Records provided section start

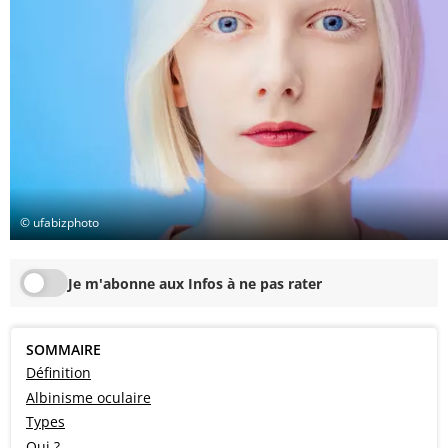
© ufabizphoto
Je m'abonne aux Infos à ne pas rater
SOMMAIRE
Définition
Albinisme oculaire
Types
Qui ?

Records provided section end

Your instructions
Please write out all of the data verbatim, with no pictures in the copy.

Exercise output
© ufabizphoto
Je m'abonne aux Infos à ne pas rater
SOMMAIRE
Définition
Albinisme oculaire
Types
Qui ?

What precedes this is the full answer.